Soy del tipo de mujer que disfruta del sexo casual tanto como una buena copa de vino o un buen chocolate, pero también soy consciente que a diferencia de los hombres a nosotras no se nos apaga el chip de los sentimientos sólo con decir que es sexo. Es por esa razón que cuando se trata de relaciones netamente sexuales tengo unas cuantas reglas para evitar que las emociones salgan a flote.

Para algunos mis reglas son un poco severas, pues no me permito tener sexo más de dos veces con el mismo tipo,  ni dormir con el susodicho,  besarle en público no es una opción visitar su casa es casi sacrilegio, y se prohíben las conversaciones que se trasladan al campo personal.
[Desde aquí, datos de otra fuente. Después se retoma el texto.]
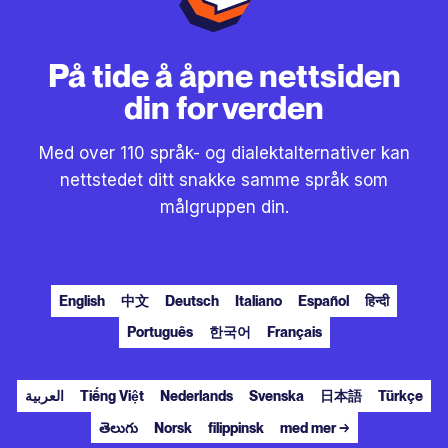
På tide å åpne nettsiden
din for verden
Med over 110 språk- og dialektalternativer kan
nettstedet ditt snakke samme språk som
målgruppen din.
English
中文
Deutsch
Italiano
Español
हिन्दी
Português
한국어
Français
العربية
Tiếng Việt
Nederlands
Svenska
日本語
Türkçe
తెలుగు
Norsk
filippinsk
med mer →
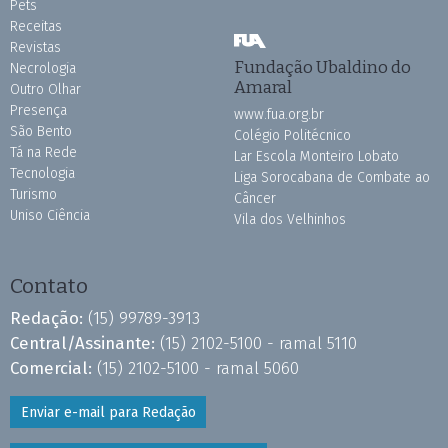
Pets
Receitas
Revistas
Fundação Ubaldino do
Necrologia
Amaral
Outro Olhar
Presença
www.fua.org.br
São Bento
Colégio Politécnico
Tá na Rede
Lar Escola Monteiro Lobato
Tecnologia
Liga Sorocabana de Combate ao
Turismo
Câncer
Uniso Ciência
Vila dos Velhinhos
Contato
Redação:
(15) 99789-3913
Central/Assinante:
(15) 2102-5100 - ramal 5110
Comercial:
(15) 2102-5100 - ramal 5060
Enviar e-mail para Redação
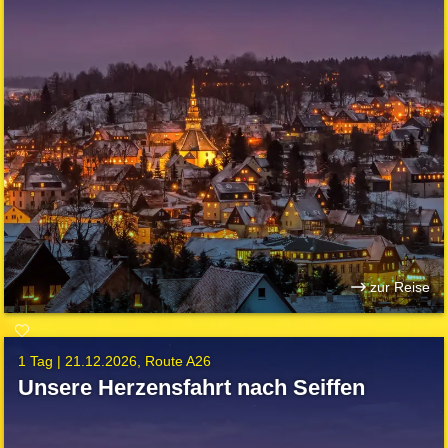
zur Reise
1 Tag |
21.12.2026
Route A26
Unsere Herzensfahrt nach Seiffen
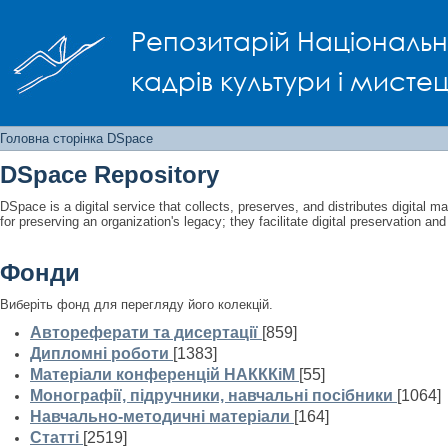
Головна сторінка DSpace
Репозитарій Національно
кадрів культури і мисте
Головна сторінка DSpace
DSpace Repository
DSpace is a digital service that collects, preserves, and distributes digital ma
for preserving an organization's legacy; they facilitate digital preservation a
Фонди
Виберіть фонд для перегляду його колекцій.
Автореферати та дисертації
[859]
Дипломні роботи
[1383]
Матеріали конференцій НАКККіМ
[55]
Монографії, підручники, навчальні посібники
[1064]
Навчально-методичні матеріали
[164]
Статті
[2519]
A ese listado le llamo “la zona de peligro”, un lugar al que está prohibido pasar, o bueno estaba, porque lamentablemente se llegó el día en que decidí cruzar y como resultado salí electrocutada, con quemaduras de primer grado y fracturas en diversos huesos.
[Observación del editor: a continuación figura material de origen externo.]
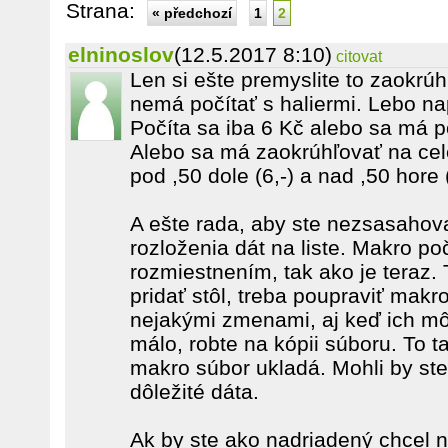
Strana:
« předchozí
1
2
elninoslov
(12.5.2017 8:10)
citovat
Len si ešte premyslite to zaokrú
nemá počítať s haliermi. Lebo nap
Počíta sa iba 6 Kč alebo sa má po
Alebo sa má zaokrúhľovať na cel
pod ,50 dole (6,-) a nad ,50 hore (
A ešte rada, aby ste nezsasahov
rozloženia dát na liste. Makro p
rozmiestnením, tak ako je teraz. 
pridať stôl, treba poupraviť mak
nejakými zmenami, aj keď ich mô
málo, robte na kópii súboru. To ta
makro súbor ukladá. Mohli by st
dôležité dáta.
Ak by ste ako nadriadený chcel n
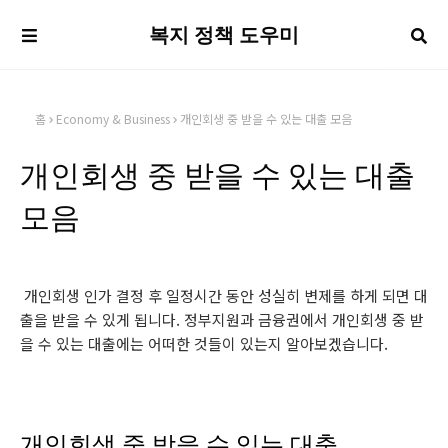
복지 정책 도우미
홈
Economy & Business
개인회생 중 받을 수 있는 대출 모음
개인회생 중 받을 수 있는 대출
모음
개인회생 인가 결정 후 일정시간 동안 성실히 변제를 하게 되면 대
출을 받을 수 있게 됩니다. 정부지원과 금융권에서 개인회생 중 받
을 수 있는 대출에는 어떠한 것들이 있는지 알아보겠습니다.
개인회생 중 받을 수 있는 대출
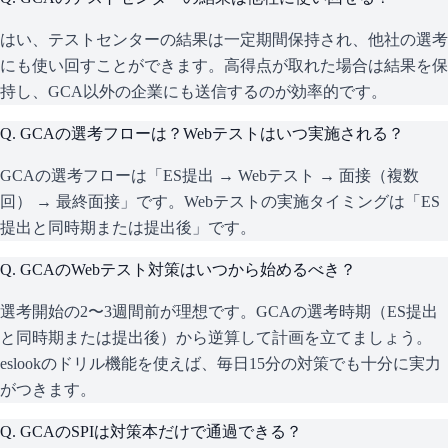
はい、テストセンターの結果は一定期間保持され、他社の選考
にも使い回すことができます。高得点が取れた場合は結果を保
持し、GCA以外の企業にも送信するのが効率的です。
Q.
GCAの選考フローは？Webテストはいつ実施される？
GCAの選考フローは「ES提出 → Webテスト → 面接（複数
回） → 最終面接」です。Webテストの実施タイミングは「ES
提出と同時期または提出後」です。
Q.
GCAのWebテスト対策はいつから始めるべき？
選考開始の2〜3週間前が理想です。GCAの選考時期（ES提出
と同時期または提出後）から逆算して計画を立てましょう。
eslookのドリル機能を使えば、毎日15分の対策でも十分に実力
がつきます。
Q.
GCAのSPIは対策本だけで通過できる？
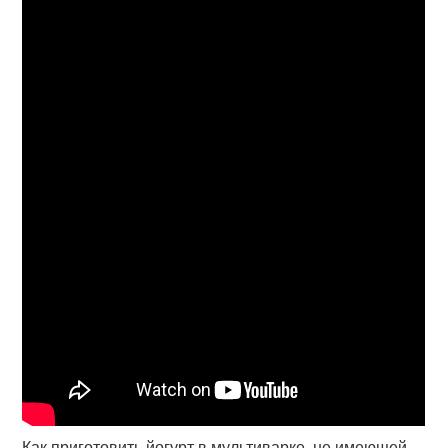
Как приготовить йогурт в мультиварке, не имеющей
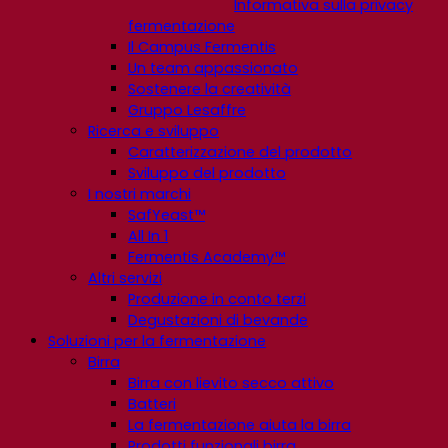
Informativa sulla privacy
fermentazione
Il Campus Fermentis
Un team appassionato
Sostenere la creatività
Gruppo Lesaffre
Ricerca e sviluppo
Caratterizzazione del prodotto
Sviluppo del prodotto
I nostri marchi
SafYeast™
All In 1
Fermentis Academy™
Altri servizi
Produzione in conto terzi
Degustazioni di bevande
Soluzioni per la fermentazione
Birra
Birra con lievito secco attivo
Batteri
La fermentazione aiuta la birra
Prodotti funzionali birra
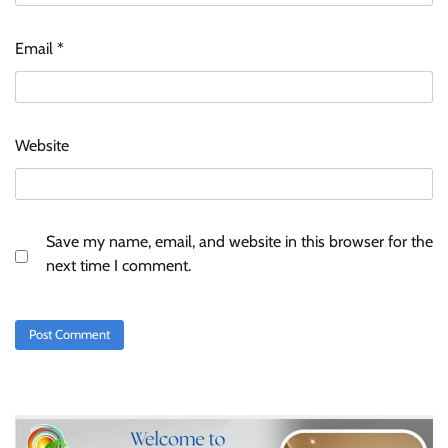
Email
*
Website
Save my name, email, and website in this browser for the
next time I comment.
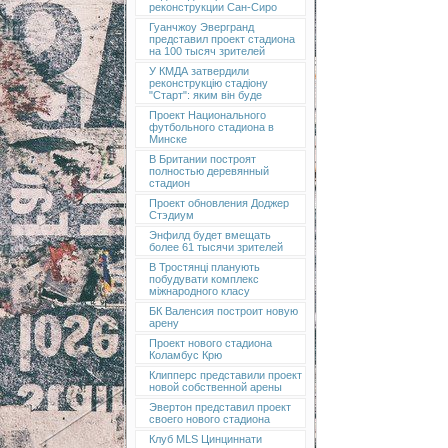
реконструкции Сан-Сиро
Гуанчжоу Эвергранд
представил проект стадиона
на 100 тысяч зрителей
У КМДА затвердили
реконструкцію стадіону
"Старт": яким він буде
Проект Национального
футбольного стадиона в
Минске
В Британии построят
полностью деревянный
стадион
Проект обновления Доджер
Стэдиум
Энфилд будет вмещать
более 61 тысячи зрителей
В Тростянці планують
побудувати комплекс
міжнародного класу
БК Валенсия построит новую
арену
Проект нового стадиона
Коламбус Крю
Клипперс представили проект
новой собственной арены
Эвертон представил проект
своего нового стадиона
Клуб MLS Цинциннати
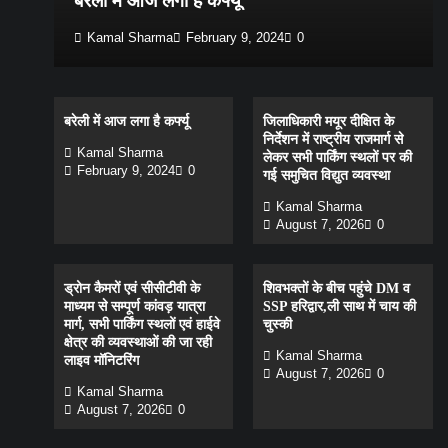
बरेली में आज लगा है कर्फ्यू
Kamal Sharma
February 9, 2024
0
बरेली में आज लगा है कर्फ्यू
जिलाधिकारी मयूर दीक्षित के
निर्देशन में राष्ट्रीय राजमार्ग से
Kamal Sharma
लेकर सभी पार्किंग स्थलों पर की
February 9, 2024
0
गई समुचित विद्युत व्यवस्था
Kamal Sharma
August 7, 2026
0
ड्रोन कैमरों एवं सीसीटीवी के
शिवभक्तों के बीच पहुंचे DM व
माध्यम से सम्पूर्ण कांवड़ यात्रा
SSP हरिद्वार,ली साथ में चाय की
मार्ग, सभी पार्किंग स्थलों एवं हाईवे
चुस्की
क्षेत्र की व्यवस्थाओं की जा रही
Kamal Sharma
लाइव मॉनिटरिंग
August 7, 2026
0
Kamal Sharma
August 7, 2026
0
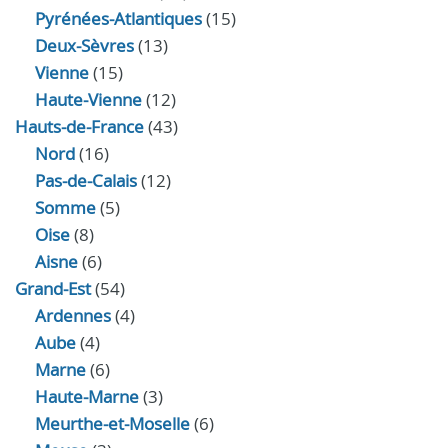
Pyrénées-Atlantiques
(15)
Deux-Sèvres
(13)
Vienne
(15)
Haute-Vienne
(12)
Hauts-de-France
(43)
Nord
(16)
Pas-de-Calais
(12)
Somme
(5)
Oise
(8)
Aisne
(6)
Grand-Est
(54)
Ardennes
(4)
Aube
(4)
Marne
(6)
Haute-Marne
(3)
Meurthe-et-Moselle
(6)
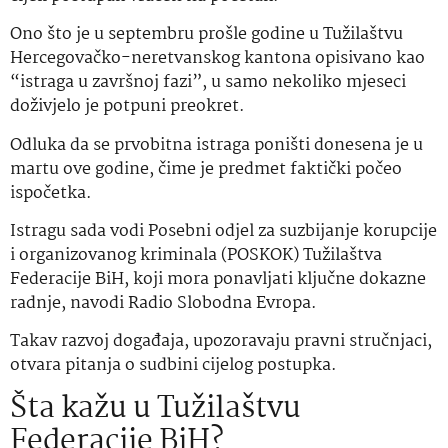
Ono što je u septembru prošle godine u Tužilaštvu
Hercegovačko-neretvanskog kantona opisivano kao
“istraga u završnoj fazi”, u samo nekoliko mjeseci
doživjelo je potpuni preokret.
Odluka da se prvobitna istraga poništi donesena je u
martu ove godine, čime je predmet faktički počeo
ispočetka.
Istragu sada vodi Posebni odjel za suzbijanje korupcije
i organizovanog kriminala (POSKOK) Tužilaštva
Federacije BiH, koji mora ponavljati ključne dokazne
radnje, navodi Radio Slobodna Evropa.
Takav razvoj događaja, upozoravaju pravni stručnjaci,
otvara pitanja o sudbini cijelog postupka.
Šta kažu u Tužilaštvu
Federacije BiH?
Cortesía: bestanimations.com



Debo reconocer que desde que empecé a salir con el sujeto O, tenía claro que mi único interés hacia él era sexual y de hecho aún lo es, bueno, más o menos. Él es del tipo de hombres que en la cama puede hacer que cualquier mujer pierda la cabeza, es complaciente y conocedor de la anatomía femenina, a eso se suma su habilidad para las letras,  lo que ha dejado a mi cerebro en estado de shock en más de una ocasión.

Nunca pude leerlo y eso lo hacía cada vez más atractivo, pero al tiempo me generaba temor, es por ello que decidí incrementar mi barrera y terminé presentándome ante él como alguien que no soy, esforzándome incluso por encontrar un comentario que valiera la pena sacar de mi boca.

El sujeto O se mostró cada vez más atrayente, lo que me hizo olvidar mi primera regla y pasar no a un tercero, sino hasta a un cuarto encuentro sexual. Él es el tipo de hombre que disfruta de la intimidad, tratando de mostrar un poco de lo que es, alguien abierto a las posibilidades. Yo en cambio siempre estoy a la defensiva, con mis escudos en alto y evitando cualquier tipo de acto que me lleve a traspasar la frontera.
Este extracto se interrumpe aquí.